Differential equations (ODE) - P2prod/Filter-Modeling-Simulation GitHub Wiki

Why ODEs?

Because an ODE (ordinary differential equation) is the same thing than a transfer function. Laplace, a french mathematician, developed an ingenious method based on ready-to-use tables for easily “solving” ODEs using the transform named after him (to know more about tables see https://lpsa.swarthmore.edu/LaplaceZTable/LaplaceZFuncTable.html).

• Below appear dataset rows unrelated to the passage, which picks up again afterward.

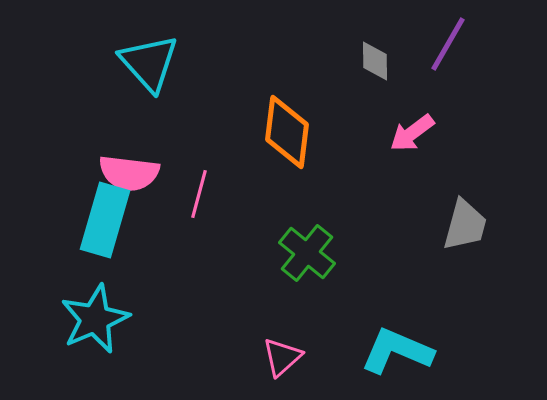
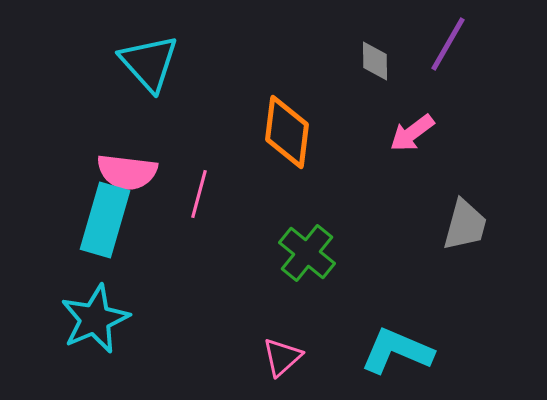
pink semicircle: moved 2 px left, 1 px up
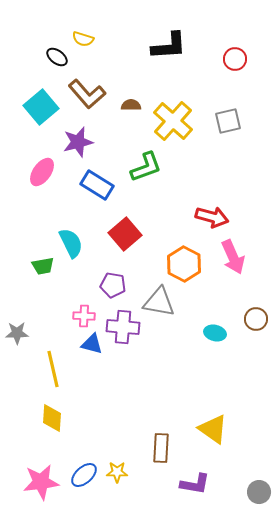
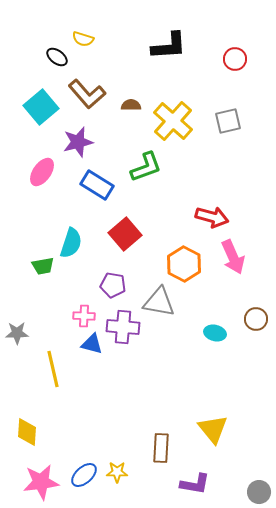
cyan semicircle: rotated 44 degrees clockwise
yellow diamond: moved 25 px left, 14 px down
yellow triangle: rotated 16 degrees clockwise
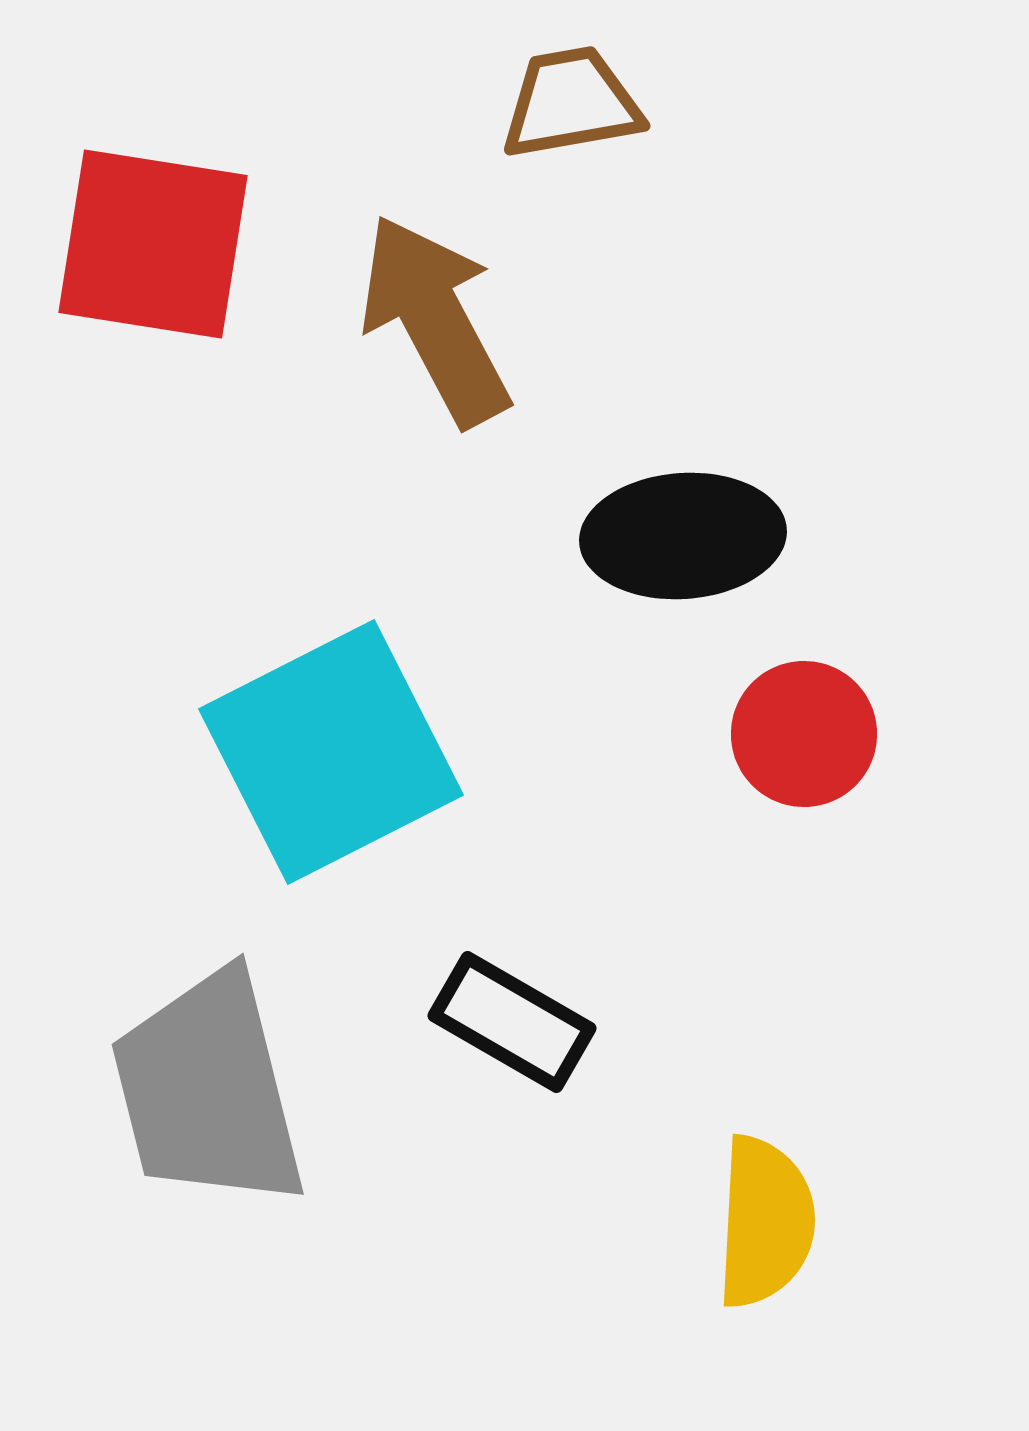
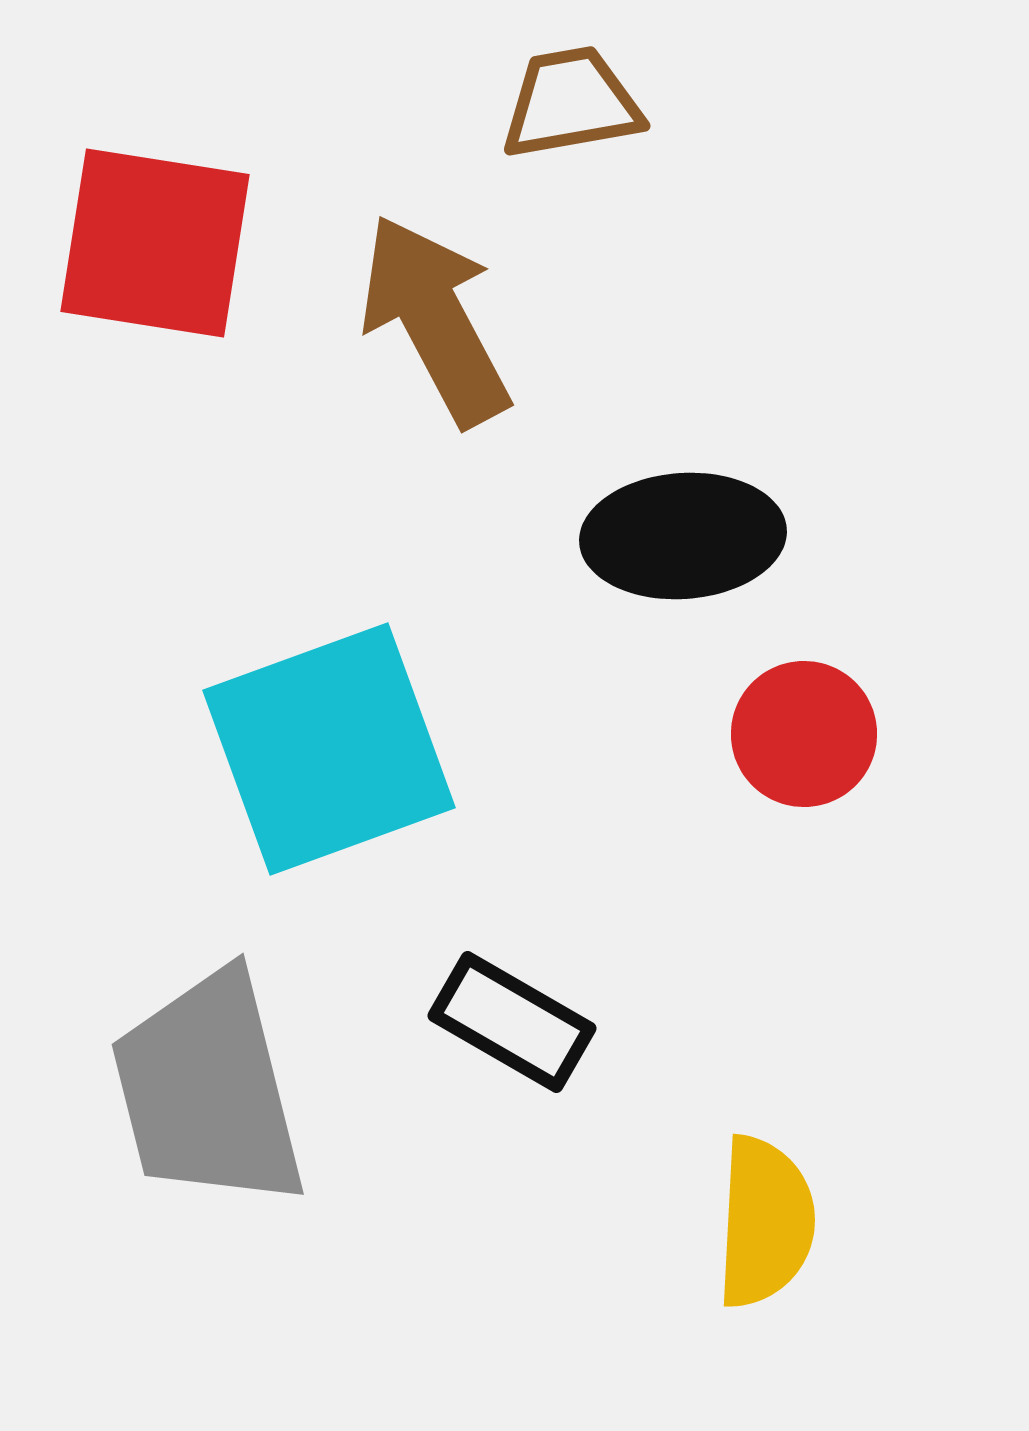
red square: moved 2 px right, 1 px up
cyan square: moved 2 px left, 3 px up; rotated 7 degrees clockwise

This was in 1812.

Principle

Let be an ODE of order 1 of the kind $$a \cdot y'(t) + b \cdot y(t) = c$$. The Laplace transform applied to this ODE gives:

  1. The original differential equation is : $$a \cdot y'(t) + b \cdot y(t) = c$$

  2. Replace c by u(t), which represents the system input: $$a \cdot y'(t) + b \cdot y(t) = u(t)$$

  3. Let's apply the Laplace transform with zero initial conditions (y(0) = 0): $$a \cdot (s \cdot Y(s) - y(0)) + b \cdot Y(s) = U(s)$$ $$a \cdot s \cdot Y(s) + b \cdot Y(s) = U(s)$$ (because y(0) = 0)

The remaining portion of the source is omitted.